A New Landmark for 21st Century Britain
By Don Melvin
London



Visitors to the 2012 Olympic Games in London may see rising before them, in addition to ancient churches like St. Paul’s Cathedral and West-minster Abbey, a new landmark reflecting 21st Century Britain — a massive mosque capable of accommodating 40,000 worshippers. If all goes according to plan, the Abbey Mills Islamic Center, a huge complex with an unusual, sweeping design, would open in time for the Games, 500 yards from the Olympic village in East London.


The mosque would be Western Europe’s largest and a fitting reflection, some Islamic leaders say, of the religious diversity of modern Britain. “Islam is actually the most practised religion in Britain,” said Massoud Shadjareh, chairman of the London-based Islamic Human Rights Commission. Construction of the mosque is being proposed by Tablighi Jamaat. The mosque and surrounding Islamic center with a school, library, exhibition spaces and restaurants, would cost an estimated $175 million to build.

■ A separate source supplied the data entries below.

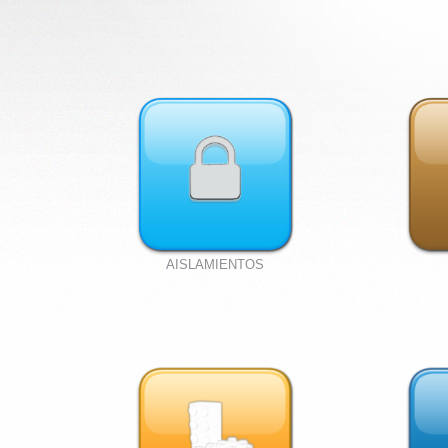
AISLAMIENTOS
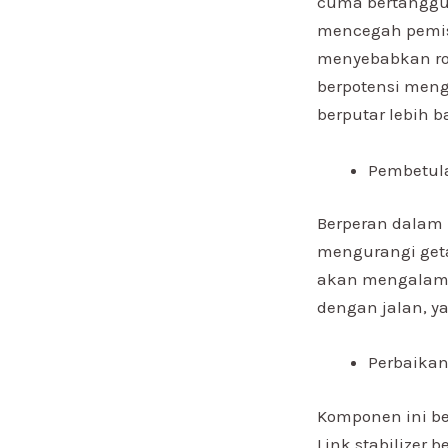
cuma bertanggun
mencegah pemisa
menyebabkan rod
berpotensi meng
berputar lebih b
Pembetul
Berperan dalam 
mengurangi geta
akan mengalami
dengan jalan, y
Perbaikan 
Komponen ini b
Link stabilizer 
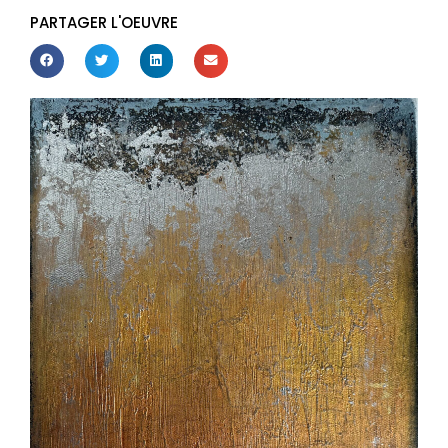
PARTAGER L'OEUVRE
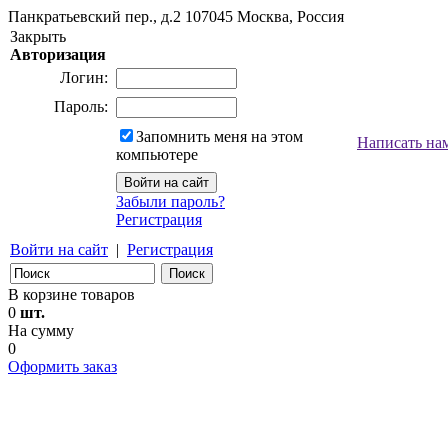
Панкратьевский пер., д.2
107045
Москва, Россия
Закрыть
Авторизация
Логин:
Пароль:
Запомнить меня на этом
Написать на
компьютере
Забыли пароль?
Регистрация
Войти на сайт
|
Регистрация
В корзине товаров
0
шт.
На сумму
0
Оформить заказ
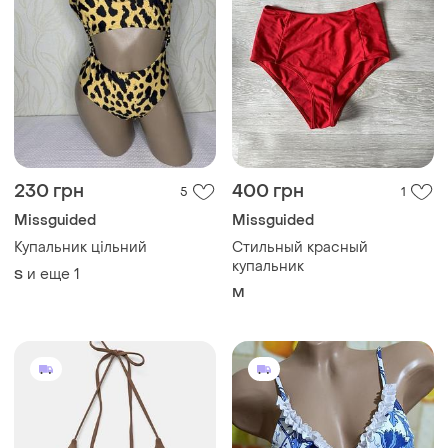
230 грн
400 грн
5
1
Missguided
Missguided
Купальник цільний
Стильный красный
купальник
и еще
1
S
M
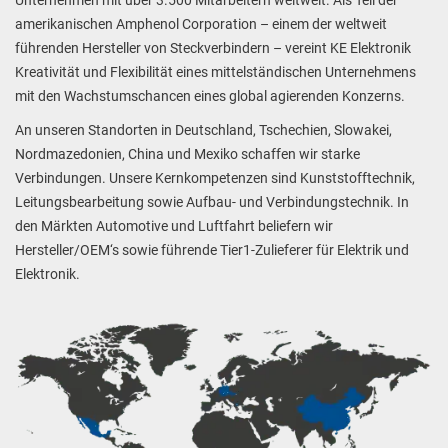
Unternehmen mit über 3.500 Mitarbeitern weltweit. Als Teil der 
amerikanischen Amphenol Corporation – einem der weltweit 
führenden Hersteller von Steckverbindern – vereint KE Elektronik 
Kreativität und Flexibilität eines mittelständischen Unternehmens 
mit den Wachstumschancen eines global agierenden Konzerns.
An unseren Standorten in Deutschland, Tschechien, Slowakei, 
Nordmazedonien, China und Mexiko schaffen wir starke 
Verbindungen. Unsere Kernkompetenzen sind Kunststofftechnik, 
Leitungsbearbeitung sowie Aufbau- und Verbindungstechnik. In 
den Märkten Automotive und Luftfahrt beliefern wir 
Hersteller/OEM‘s sowie führende Tier1-Zulieferer für Elektrik und 
Elektronik.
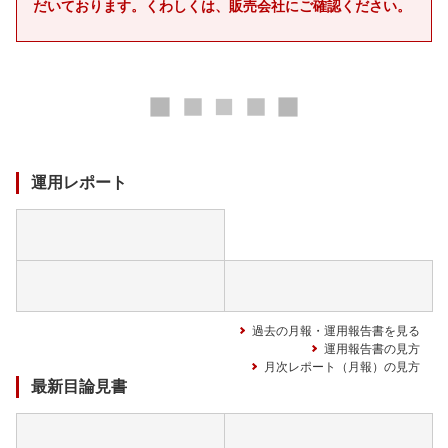
だいております。くわしくは、販売会社にご確認ください。
ロ
ー
ド
中
運用レポート
過去の月報・運用報告書を見る
運用報告書の見方
月次レポート（月報）の見方
最新目論見書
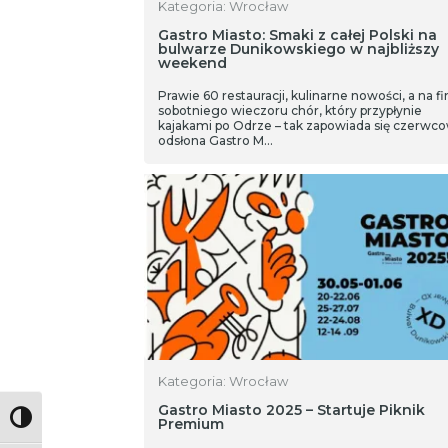
Kategoria: Wrocław
Gastro Miasto: Smaki z całej Polski na
bulwarze Dunikowskiego w najbliższy
weekend
Prawie 60 restauracji, kulinarne nowości, a na fi
sobotniego wieczoru chór, który przypłynie
kajakami po Odrze – tak zapowiada się czerwc
odsłona Gastro M…
Kategoria: Wrocław
Gastro Miasto 2025 – Startuje Piknik
Toggle High Contrast
Premium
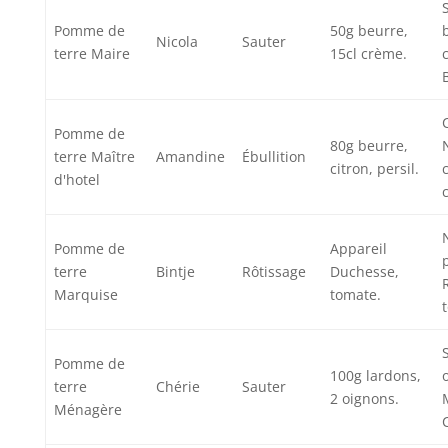
Pomme de
50g beurre,
Nicola
Sauter
terre Maire
15cl crème.
B
Pomme de
80g beurre,
terre Maître
Amandine
Ébullition
citron, persil.
d'hotel
Pomme de
Appareil
terre
Bintje
Rôtissage
Duchesse,
Marquise
tomate.
Pomme de
100g lardons,
terre
Chérie
Sauter
2 oignons.
Ménagère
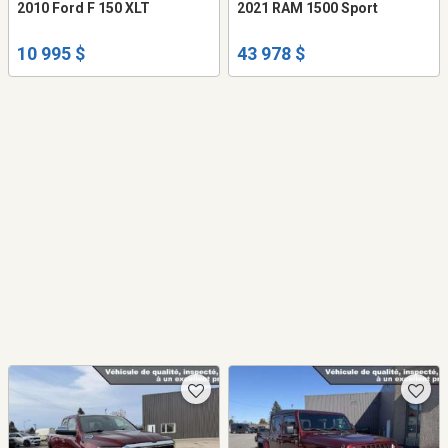
2010 Ford F 150 XLT
2021 RAM 1500 Sport
10 995 $
43 978 $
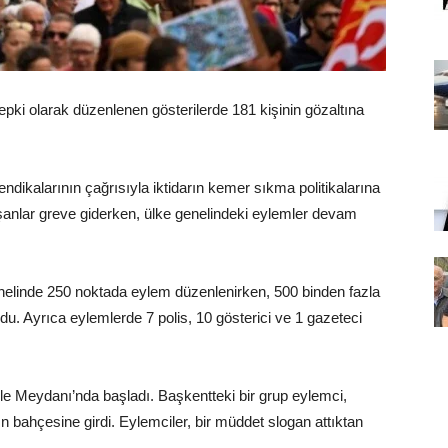
tepki olarak düzenlenen gösterilerde 181 kişinin gözaltına
ndikalarının çağrısıyla iktidarın kemer sıkma politikalarına
lışanlar greve giderken, ülke genelindeki eylemler devam
enelinde 250 noktada eylem düzenlenirken, 500 binden fazla
oldu. Ayrıca eylemlerde 7 polis, 10 gösterici ve 1 gazeteci
ille Meydanı’nda başladı. Başkentteki bir grup eylemci,
n bahçesine girdi. Eylemciler, bir müddet slogan attıktan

Khalique, the project manager for Tablighi Jamaat, said that the organisation would attempt to raise money worldwide. Ali Mangera, the architect who is designing the proposed new mosque, said it is based on historic Islamic architecture and Islamic gardens in which the landscape and the internal spaces are merged. The complex, he said is based on the concept of “dawat” (invitation). “We see it as an inclusive project. It’s not solely a mosque. We are trying to break down barriers. It’s a multicultural city, after all”, he said.